In a narrow sense, they were right. The role of machines in intelligence gathering has steadily become more important. But the breach of security at the U.S. Embassy in Moscow, which is potentially so severe that President Reagan has ordered a sweeping damage assessment, is the latest reminder that all the technological wonders can easily become prey to the human factor.

By all accounts, the compromise at the embassy resulted from the most human of impulses. Some Marine guards allegedly fell prey to the charms of a lovely Soviet woman. This might have given Soviet agents entree to key communications and intelligence rooms within the embassy, an inner sanctum of national security if ever there was one.

After the capture of a spy in U.S. naval intelligence who turned over secrets to Israel, the defection of a CIA man trained to work in Moscow and the discovery of a Navy spy ring, this most recent episode ought to convince everyone that in addition to minding the machines, the intelligence community had better devote more attention to minding the men.

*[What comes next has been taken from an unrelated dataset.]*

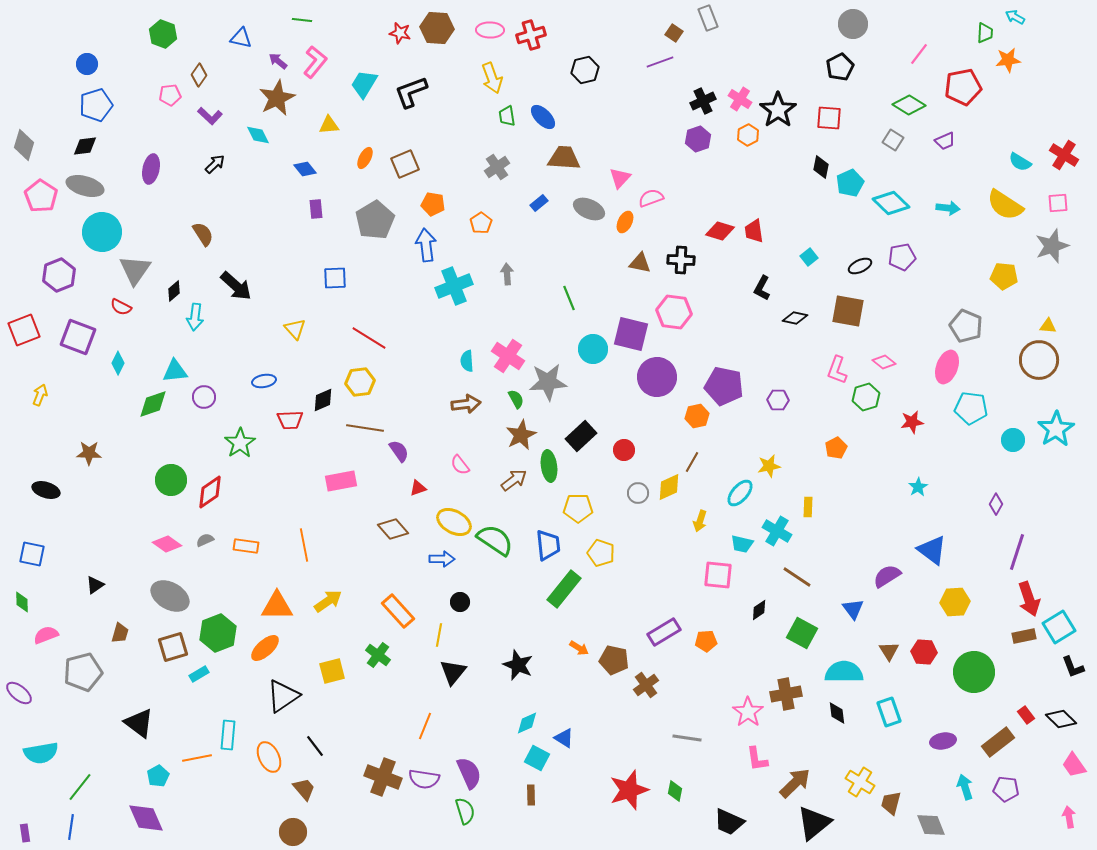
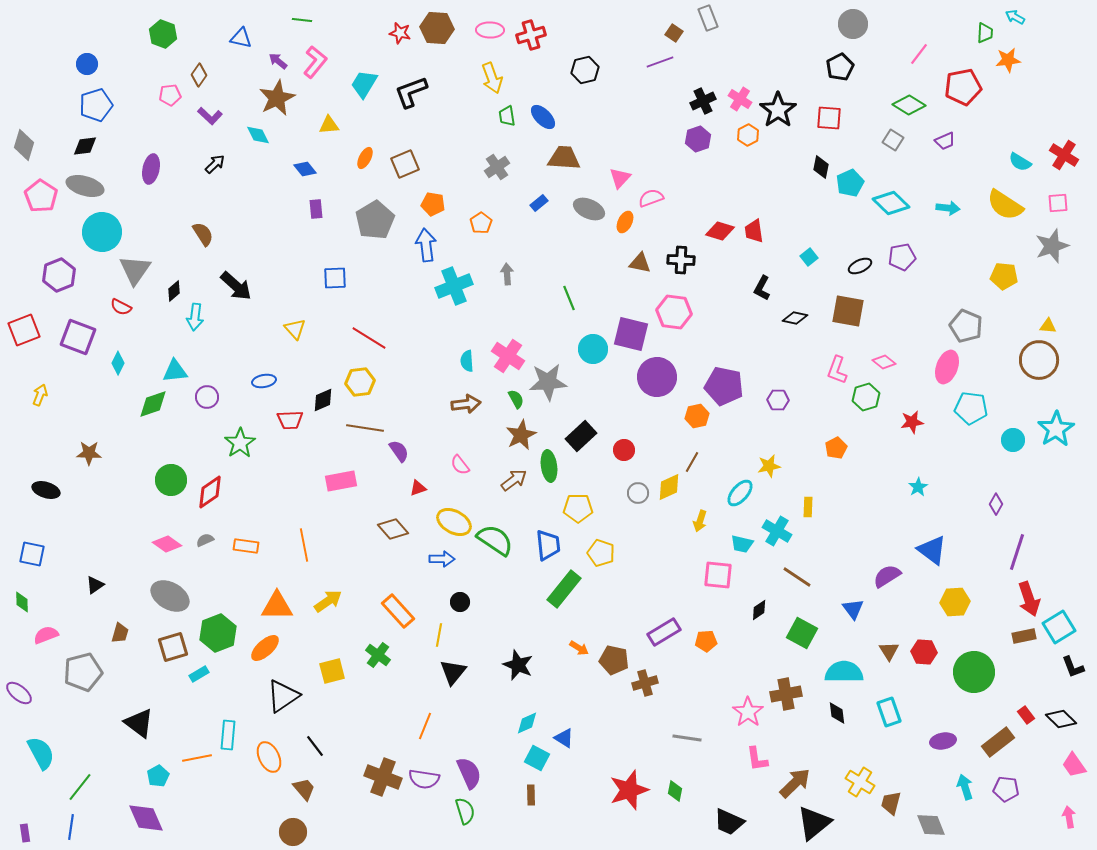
purple circle at (204, 397): moved 3 px right
brown cross at (646, 685): moved 1 px left, 2 px up; rotated 20 degrees clockwise
cyan semicircle at (41, 753): rotated 108 degrees counterclockwise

It isn`t an easy task. The number of people with access to classified information is immense, the temptations are as various as the human vices and the suspicion created by security consciousness is itself corrosive. There will surely be some who will look for a mechanical means of counteracting human weakness. This administration has been notoriously quick to invoke lie detector tests. Unfortunately, no such device is fool-proof. And its routine use easily can produce a false sense that security has been restored.

Dealing adequately with the human factor requires a lot of steps that do not offer the deceptive certainty of a lie detector but may provide more real protection. These include more thorough screening of people granted security clearances, especially those charged with protecting secure areas of embassies and other facilities; continuous monitoring of personal behavior by superiors; and concern for financial, family and other personal problems that can make an individual vulnerable to recruitment.

More often than not the serious breaches of U.S. security have not come from people with ideological motivations. They have been examples not so much of divided loyalties as of divided souls.